Everybody loves a winner, and when that champion graduates to indisputable superstar, such love becomes unconditional. A pair of rose-colored glasses doubles as a blemish repellent, but many of those unwilling to dabble in such eyewear are still highly receptive to a great comeback story.
“I don’t care what kind of person he is,” an old friend used to tell me. “I just love watching him play and appreciate his greatness as a golfer. That is the extent of my feelings about him.”
With the exception of 2013, when he won five times, Woods was gone for so long that he made the forgive-and-forget factor a lot more feasible. Attempts to revive his career in 2010-11 and 2014-15 didn’t generate nearly the giddiness and public support that quickly came to fruition in 2018. Why? Because Woods looked like a shell of his former self on the first two tries.
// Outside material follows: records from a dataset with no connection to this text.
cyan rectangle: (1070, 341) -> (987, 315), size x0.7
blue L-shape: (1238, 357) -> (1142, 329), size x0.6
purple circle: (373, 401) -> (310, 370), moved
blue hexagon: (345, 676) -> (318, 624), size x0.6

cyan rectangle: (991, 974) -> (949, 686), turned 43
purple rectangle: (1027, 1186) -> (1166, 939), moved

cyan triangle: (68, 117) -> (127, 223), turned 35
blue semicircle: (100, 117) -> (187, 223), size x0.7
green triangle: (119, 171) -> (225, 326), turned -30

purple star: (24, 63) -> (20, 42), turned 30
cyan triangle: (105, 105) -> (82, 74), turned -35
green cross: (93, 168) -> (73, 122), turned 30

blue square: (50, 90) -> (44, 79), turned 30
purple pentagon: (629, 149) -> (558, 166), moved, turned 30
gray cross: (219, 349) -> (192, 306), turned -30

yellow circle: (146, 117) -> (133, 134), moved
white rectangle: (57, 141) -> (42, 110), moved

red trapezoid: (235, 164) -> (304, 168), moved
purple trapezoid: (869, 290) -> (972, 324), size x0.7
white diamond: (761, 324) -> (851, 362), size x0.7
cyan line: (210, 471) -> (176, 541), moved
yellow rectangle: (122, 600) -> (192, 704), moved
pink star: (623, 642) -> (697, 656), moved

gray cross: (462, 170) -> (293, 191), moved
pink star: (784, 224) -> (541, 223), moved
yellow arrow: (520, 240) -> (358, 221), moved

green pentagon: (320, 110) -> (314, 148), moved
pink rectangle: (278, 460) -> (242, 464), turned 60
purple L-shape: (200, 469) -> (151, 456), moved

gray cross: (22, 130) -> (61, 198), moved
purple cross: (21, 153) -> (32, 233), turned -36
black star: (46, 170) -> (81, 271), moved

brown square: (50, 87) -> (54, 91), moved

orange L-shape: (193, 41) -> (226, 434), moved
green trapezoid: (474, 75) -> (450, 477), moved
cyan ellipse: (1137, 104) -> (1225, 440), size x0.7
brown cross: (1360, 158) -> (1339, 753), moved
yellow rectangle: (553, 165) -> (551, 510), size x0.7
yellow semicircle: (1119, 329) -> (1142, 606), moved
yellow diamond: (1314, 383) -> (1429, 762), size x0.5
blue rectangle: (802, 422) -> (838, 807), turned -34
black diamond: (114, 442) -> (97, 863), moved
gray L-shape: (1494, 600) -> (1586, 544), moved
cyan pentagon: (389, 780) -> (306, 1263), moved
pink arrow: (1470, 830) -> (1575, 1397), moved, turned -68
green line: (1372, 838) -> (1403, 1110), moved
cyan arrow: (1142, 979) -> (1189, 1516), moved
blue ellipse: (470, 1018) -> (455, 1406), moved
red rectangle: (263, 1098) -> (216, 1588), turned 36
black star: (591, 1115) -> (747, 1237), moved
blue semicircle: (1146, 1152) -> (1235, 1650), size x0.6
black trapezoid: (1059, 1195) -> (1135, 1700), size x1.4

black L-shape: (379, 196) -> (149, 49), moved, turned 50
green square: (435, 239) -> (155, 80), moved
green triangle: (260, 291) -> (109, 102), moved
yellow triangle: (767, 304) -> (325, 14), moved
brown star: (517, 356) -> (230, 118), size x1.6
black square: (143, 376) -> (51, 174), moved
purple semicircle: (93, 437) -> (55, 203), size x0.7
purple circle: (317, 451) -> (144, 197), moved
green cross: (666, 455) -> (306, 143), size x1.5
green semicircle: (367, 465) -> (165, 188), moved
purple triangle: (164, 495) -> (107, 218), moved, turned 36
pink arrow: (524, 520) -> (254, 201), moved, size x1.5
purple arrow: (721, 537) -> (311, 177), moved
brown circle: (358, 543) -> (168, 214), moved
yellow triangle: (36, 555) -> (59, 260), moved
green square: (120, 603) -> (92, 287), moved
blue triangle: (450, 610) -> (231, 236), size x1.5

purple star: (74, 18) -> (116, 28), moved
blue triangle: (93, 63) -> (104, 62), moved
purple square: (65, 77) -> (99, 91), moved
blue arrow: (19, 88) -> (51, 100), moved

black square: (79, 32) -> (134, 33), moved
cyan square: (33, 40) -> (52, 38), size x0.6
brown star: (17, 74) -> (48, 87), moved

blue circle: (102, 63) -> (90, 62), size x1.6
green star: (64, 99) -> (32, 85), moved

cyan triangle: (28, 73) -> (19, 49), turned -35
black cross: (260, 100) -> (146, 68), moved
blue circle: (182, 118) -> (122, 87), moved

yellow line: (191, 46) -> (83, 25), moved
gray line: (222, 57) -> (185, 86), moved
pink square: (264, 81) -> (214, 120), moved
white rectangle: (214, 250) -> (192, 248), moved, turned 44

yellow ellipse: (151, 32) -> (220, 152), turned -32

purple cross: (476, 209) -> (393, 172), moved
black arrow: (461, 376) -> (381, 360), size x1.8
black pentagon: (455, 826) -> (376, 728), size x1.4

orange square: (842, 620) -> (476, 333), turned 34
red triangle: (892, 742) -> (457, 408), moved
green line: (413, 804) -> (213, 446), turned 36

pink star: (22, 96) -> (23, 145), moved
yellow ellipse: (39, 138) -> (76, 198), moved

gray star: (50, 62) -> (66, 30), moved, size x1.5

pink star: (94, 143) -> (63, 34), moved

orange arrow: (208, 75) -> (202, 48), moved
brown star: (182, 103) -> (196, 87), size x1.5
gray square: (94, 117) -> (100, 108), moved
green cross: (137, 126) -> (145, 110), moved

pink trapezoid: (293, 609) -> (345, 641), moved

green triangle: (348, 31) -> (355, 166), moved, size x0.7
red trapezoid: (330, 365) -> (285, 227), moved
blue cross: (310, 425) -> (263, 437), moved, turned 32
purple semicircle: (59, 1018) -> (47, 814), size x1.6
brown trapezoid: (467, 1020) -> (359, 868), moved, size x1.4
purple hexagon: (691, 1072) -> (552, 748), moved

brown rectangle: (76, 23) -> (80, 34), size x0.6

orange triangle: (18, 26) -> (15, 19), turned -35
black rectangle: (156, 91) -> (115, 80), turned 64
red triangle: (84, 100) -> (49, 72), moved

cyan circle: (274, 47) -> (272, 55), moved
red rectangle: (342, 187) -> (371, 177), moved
I am firmly of the belief that in the summer of 2017, while bedridden after his most recent back surgery, Woods reached deep for some introspection and wound up having a serious chat with reality. During this come-to-Jesus talk with himself, Woods promised to become more sociable and appreciative if given the chance to compete again in a fully healthy state. That wish was granted. And without question, Woods returned as a refined man, upholding his end of the bargain in splendid style while retaining enough of the old Tiger to claim a 15th major.
It didn’t seem all that possible all that long ago. My guess is that the guy will celebrate Thanksgiving 2019 with a far different outlook on life than the one he dragged into Turkey Day 10 years ago.
This time, nobody needs a pair of rose-colored glasses to figure that he’s very, very thankful.